Although the patient was initially treated with conservative therapy consisting of bed rest, intravenous fluid infusion, and oral analgesics, she did not respond sufficiently to the conservative therapy. The patient recovered well after the administration of 12 cc of autologous epidural blood patch, and she was able to lead a normal life. Brain MRI revealed some resolution of meningeal enhancement 3 days after epidural blood patching.

DISCUSSION

SIHs are rarely encountered in neurological practice. However, there have been numerous reports of SIH over the last decade, and it is now a well-known disease entity. The classical diagnostic triad of SIH includes postural headache, diffuse pachymeningeal gadolinium enhancement, and low CSF opening pressure, below 60 mmH2O9). There have been many recent reports concerning several variant types of clinical manifestations of SIH, including (1) normal range of CSF opening pressures with typical postural headache and diffuse pachymeningeal enhancement on MRI, (2) absence of diffuse pachymeningeal gadolinium enhancement with the presence of low CSF pressure and typical clinical manifestations, and (3) absence of headaches despite low CSF pressure and the presence of diffuse pachymeningeal gadolinium enhancement8,10-12).

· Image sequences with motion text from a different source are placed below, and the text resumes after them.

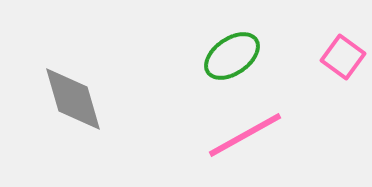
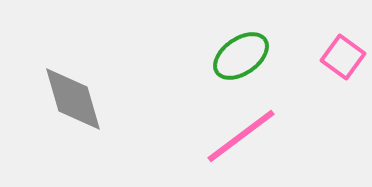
green ellipse: moved 9 px right
pink line: moved 4 px left, 1 px down; rotated 8 degrees counterclockwise
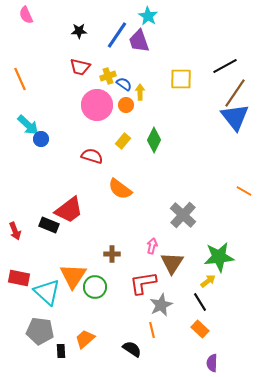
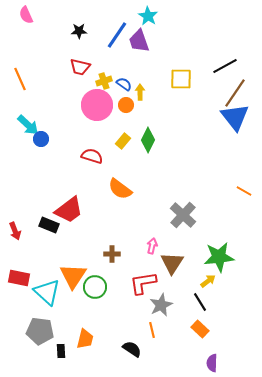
yellow cross at (108, 76): moved 4 px left, 5 px down
green diamond at (154, 140): moved 6 px left
orange trapezoid at (85, 339): rotated 145 degrees clockwise
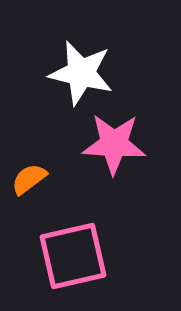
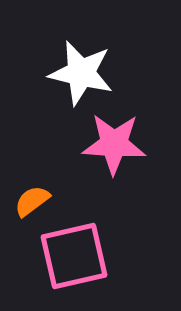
orange semicircle: moved 3 px right, 22 px down
pink square: moved 1 px right
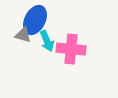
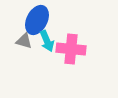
blue ellipse: moved 2 px right
gray triangle: moved 1 px right, 6 px down
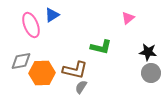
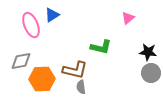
orange hexagon: moved 6 px down
gray semicircle: rotated 40 degrees counterclockwise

SIH patients exhibit a wide variety of symptoms in addition to headache with postural change, including nausea, vomiting, nuchal pain, pain in the interscapular area, blurred vision, tinnitus, dizziness, nystagmus, ear fullness, photophobia, and phonophobia. It was reported that the headache could be non-postural5,6), or even absent11) in SIH patients. In our series, we also had a patient whose headache was the chronic lingering type. However, the possibility of SIH could not be completely ruled solely on the basis of the non-postural nature of the headache. In the previous reports, patients with non-postural headaches showed gradual improvement with conservative therapy6).

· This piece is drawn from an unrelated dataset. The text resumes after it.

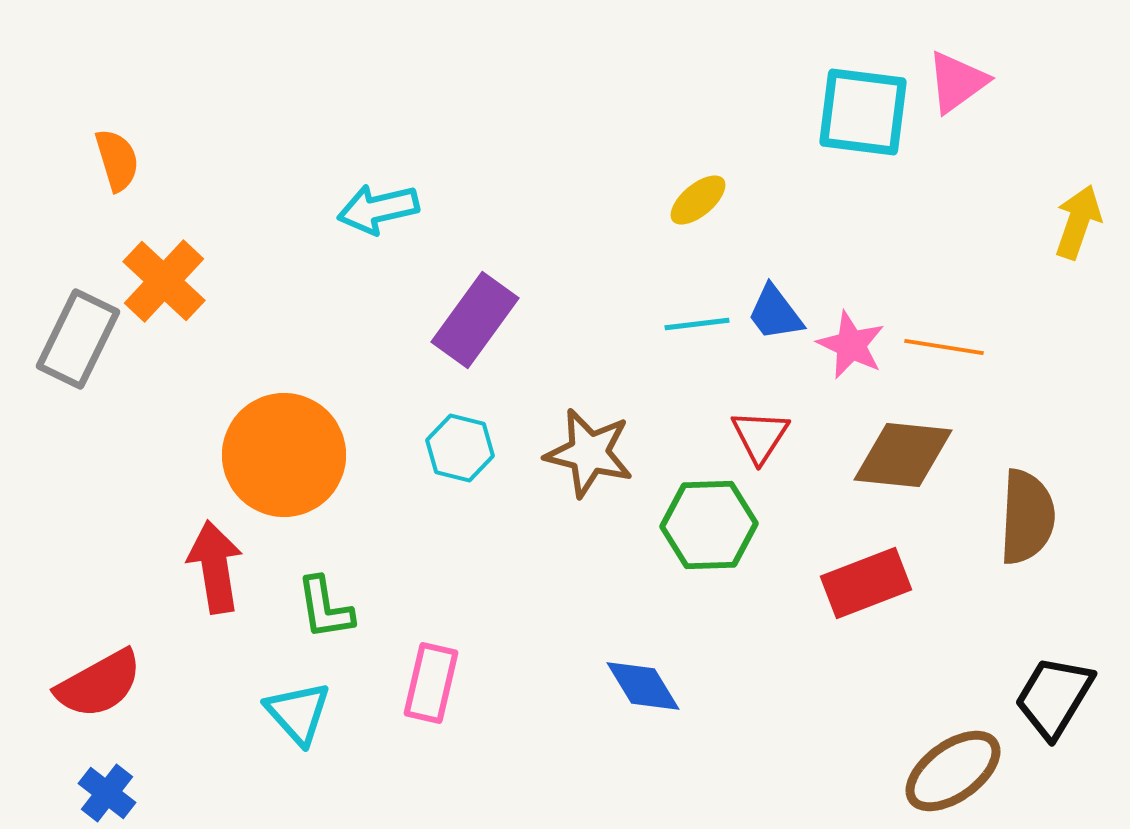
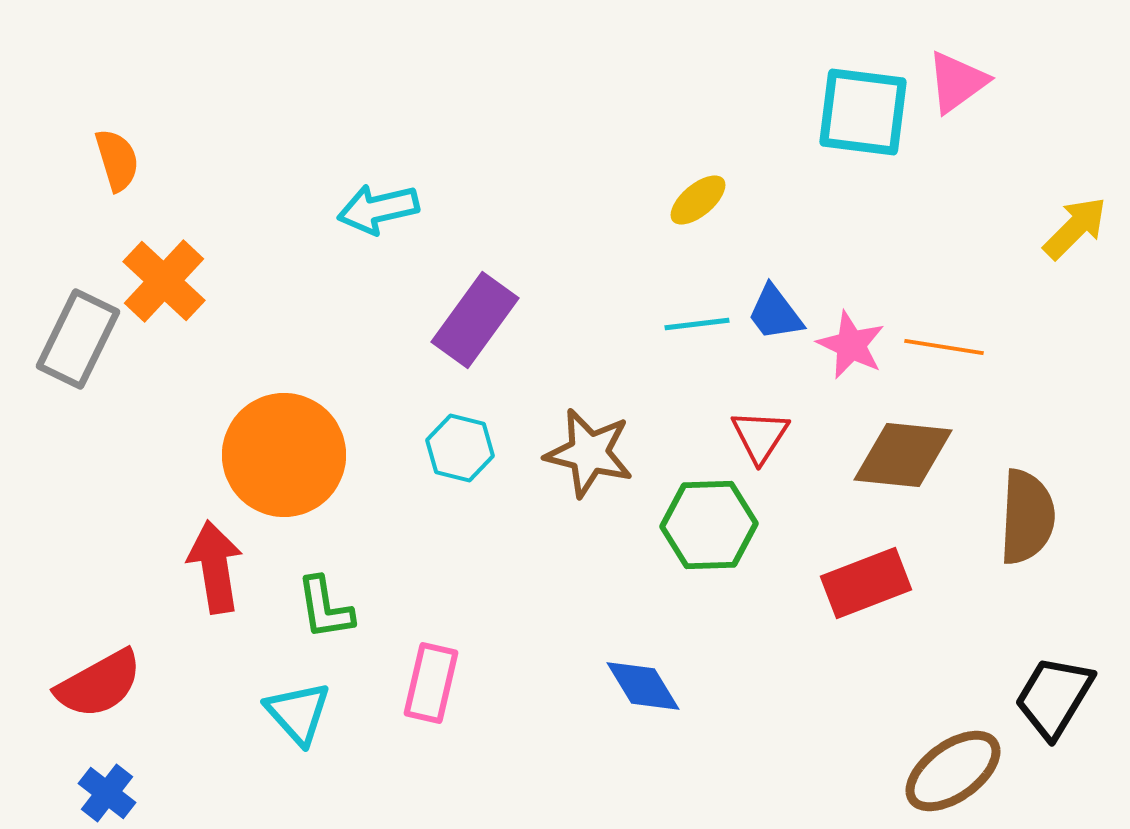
yellow arrow: moved 3 px left, 6 px down; rotated 26 degrees clockwise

Since diffuse pachymeningeal gadolinium enhancement was first reported to be the most characteristic neuroimaging feature of intracranial hypotension in 19918), many investigators have reported additional cranial MRI features of SIH, including brain sagging, pseudo-Chiari malformation (descent of the cerebellar tonsils sometimes mimicking Chiari I malformation1,14,15)), and subdural fluid collection2,7). Caudal displacement of the cerebellar tonsils is generally mild and rarely extends more than several millimeters below the level of the foramen magnum16). There have been recent reports of intracranial hypotension without diffuse pachymeningeal enhancement4,10,17). The possibility that the timing of the MRI determines the presence or absence of diffuse pachymeningeal enhancement was reported by Fuh et al. in 20074). In our series, three of nine (33%) patients did not demonstrate pachymeningeal enhancement on the initial study but had postural headaches with low lumbar opening pressure. Therefore, we recommend that invasive studies, such as lumbar puncture including measurement of lumbar opening pressure, should be done in patients with clinically typical postural headache but normal findings on MRI for the diagnosis of SIH.

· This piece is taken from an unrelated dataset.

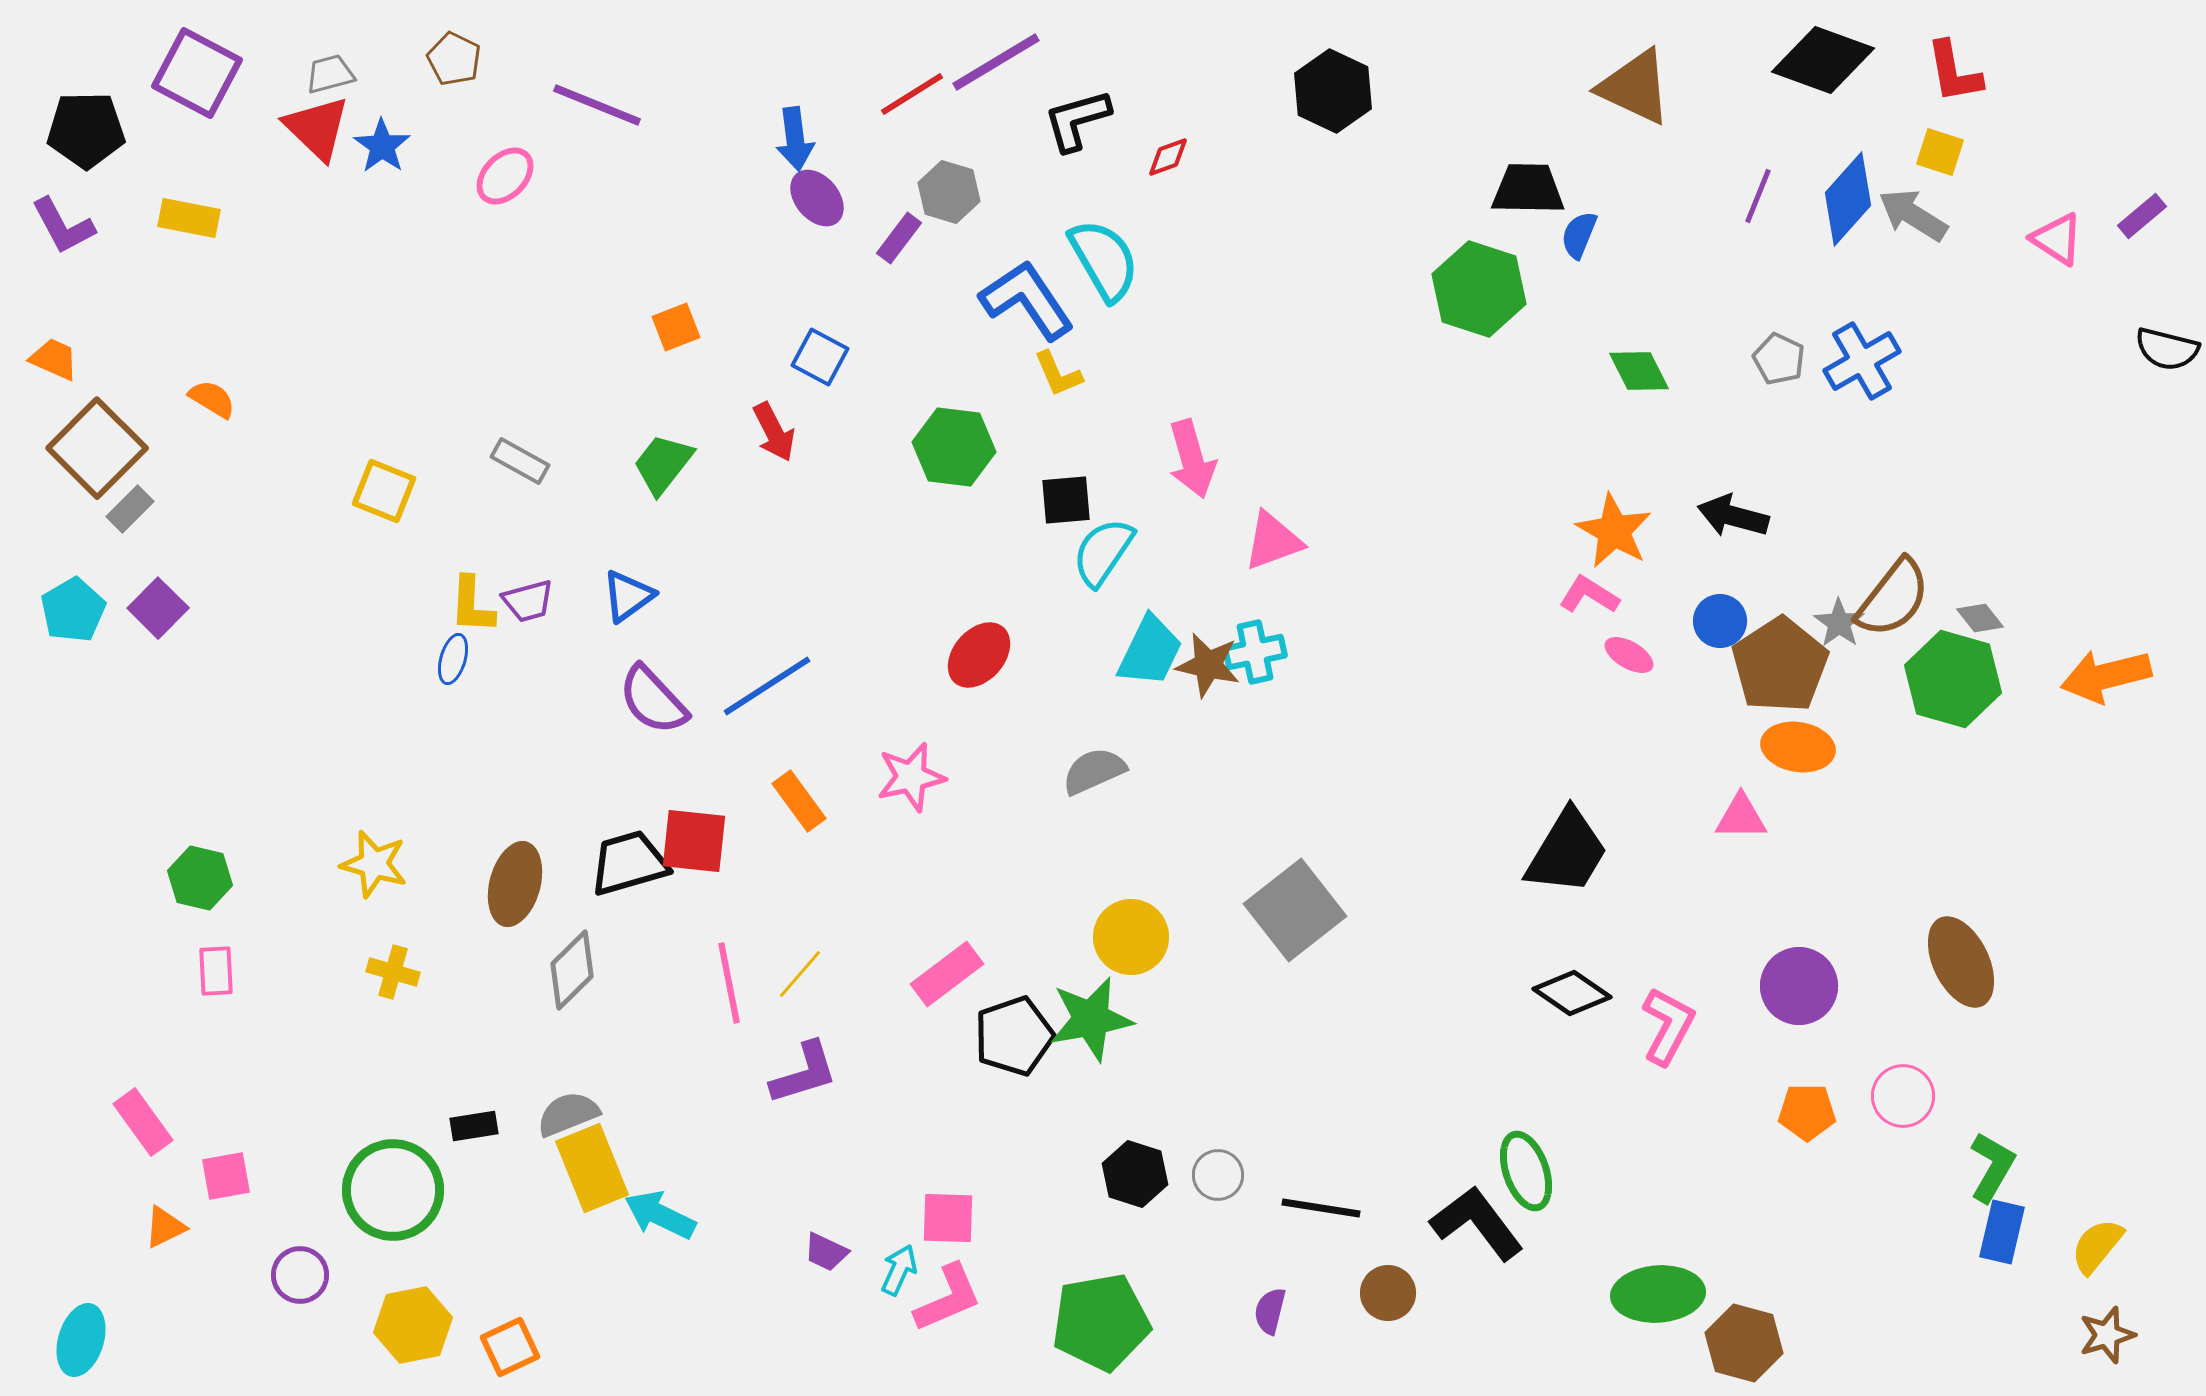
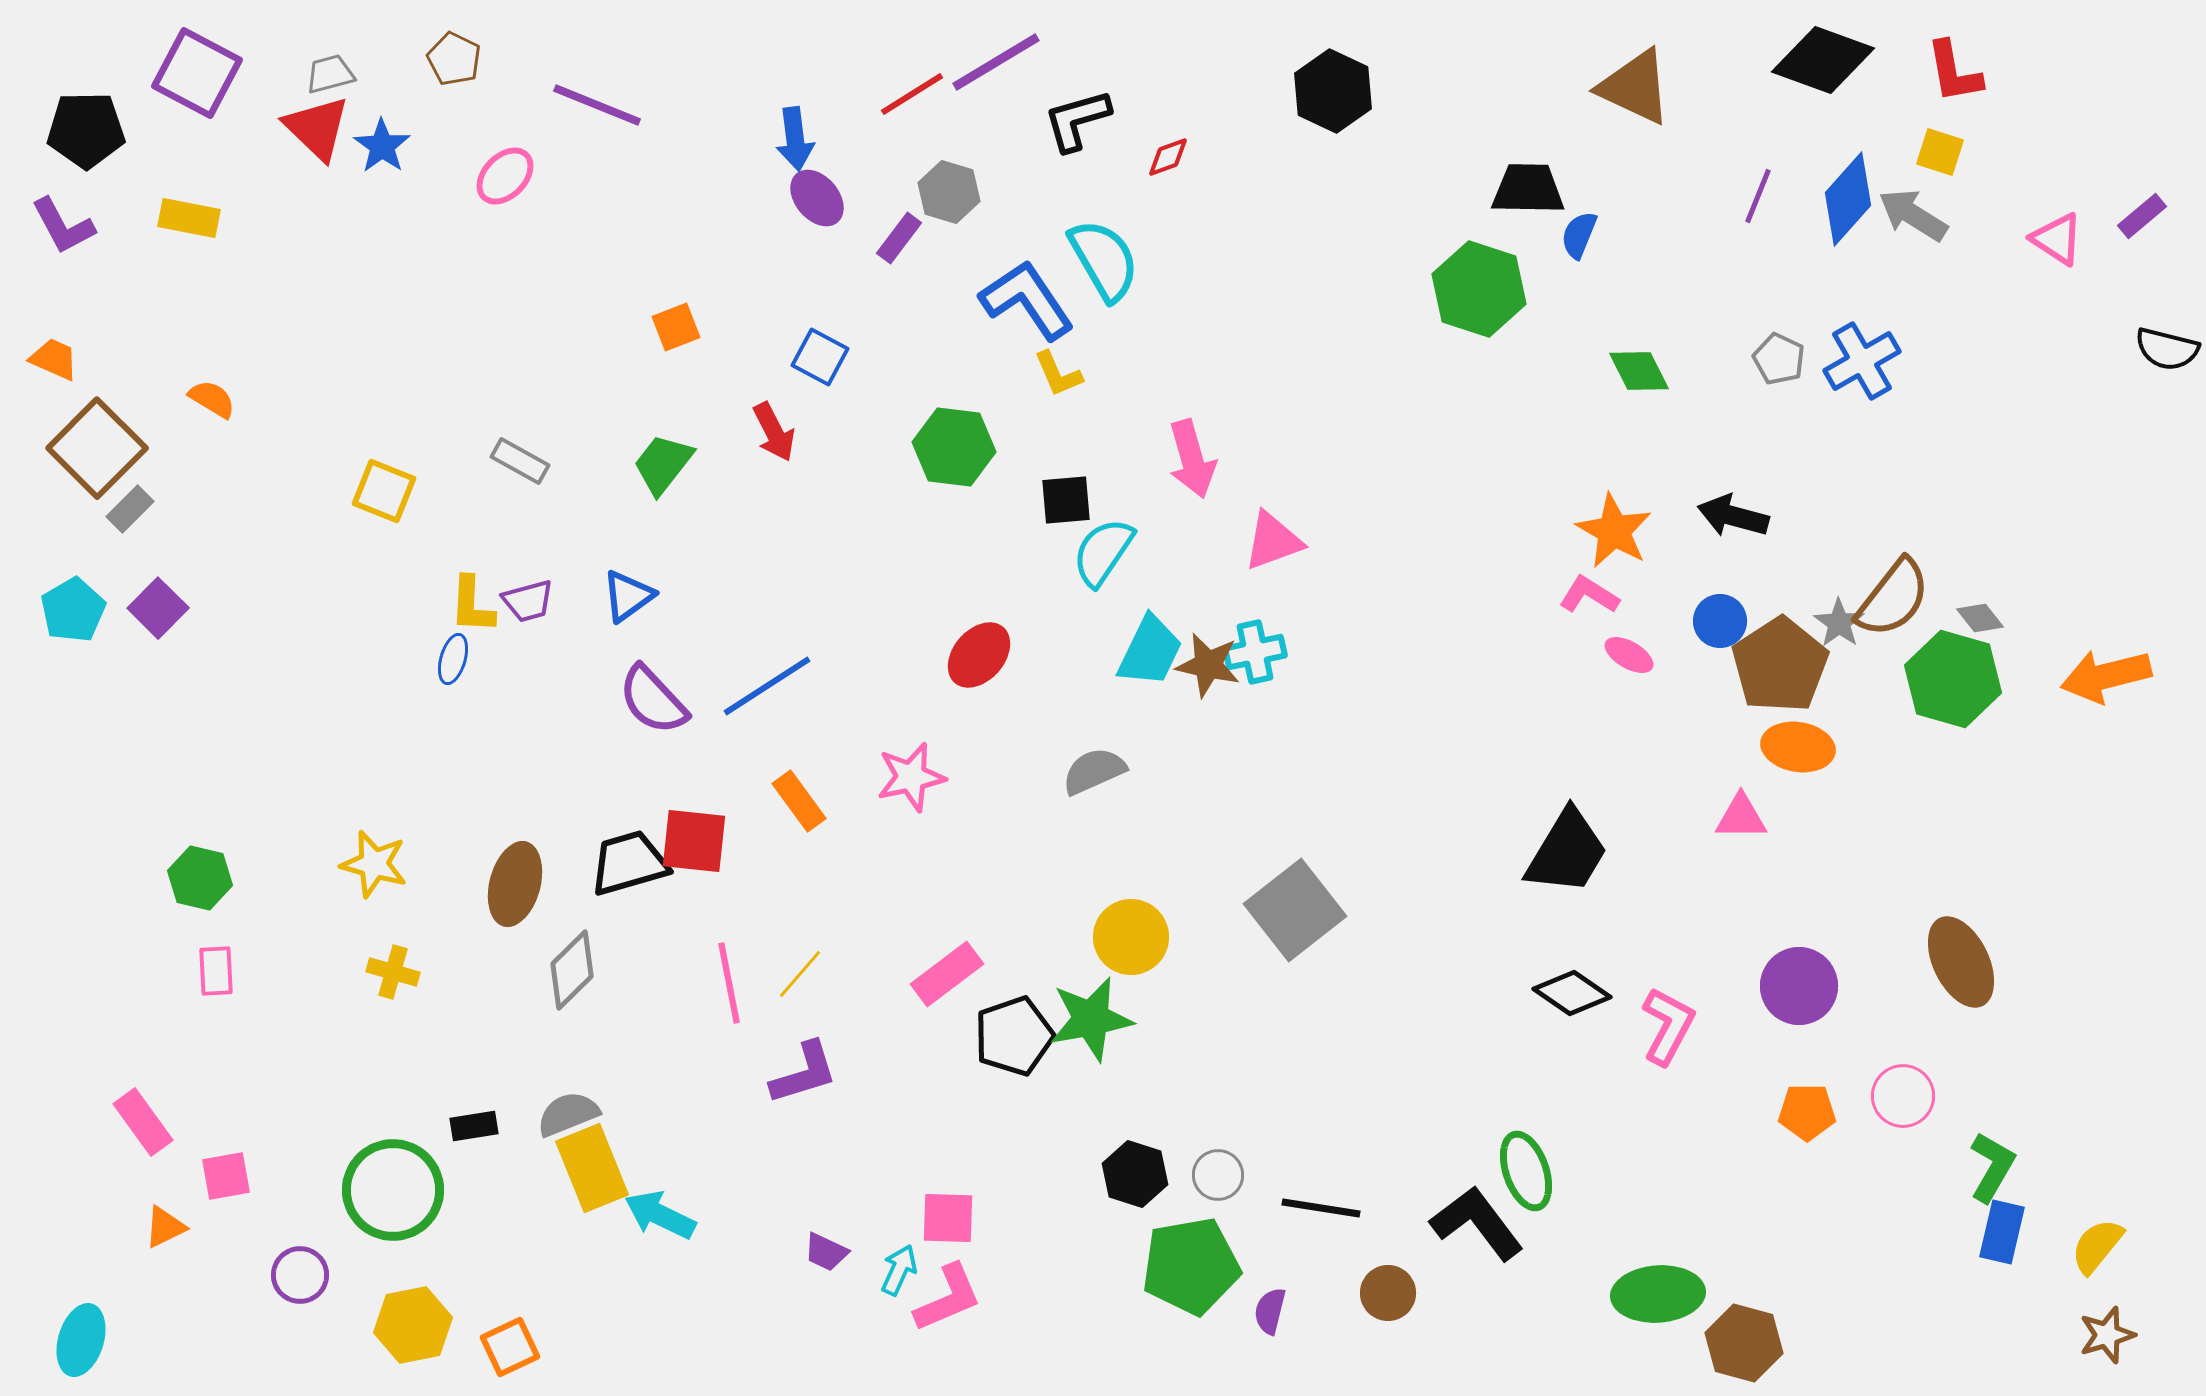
green pentagon at (1101, 1322): moved 90 px right, 56 px up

It has been well-known that the fundamental pathophysiologic conception of SIH is CSF leakage resulting in CSF hypovolemia with low CSF opening pressure, however, two of the patients (16.7%) in our series had an opening pressure over 60 mmH2O. This exceptional phenomenon was reported as another type of SIH or result of a compensatory response to CSF leakage6). Another hypothesis is that certain volume loss may occur without a low pressure or that the check-valve phenomenon might occur when a pressure- or volume-dependent CSF leakage allows CSF leak only at higher volume or pressure12). Although the etiology of spontaneous CSF leaks remains elusive in the majority of patients, the possibility of a pre-existing weakness of the dural sac, such as an arachnoid diverticula or dural diverticula, has been suggested as a plausible hypothesis3). Spinal meningeal diverticula are abnormal outpouchings of the common dural sac, the spinal arachnoid, or the nerve root sheath. In some cases, several heritable connective tissue disorders, including Marfan's syndrome and neurofibromatosis 1, have been associated with spinal diverticula16). It is important to ask patients suffering from postural headaches whether a predisposing event may have caused a disruption of weak points in the meninges when taking their medical histories. Some of the patients in our series had a history of engaging in exercises that required the Valsalva maneuver, such as lifting a heavy object, coughing, singing with handclapping, and jump roping.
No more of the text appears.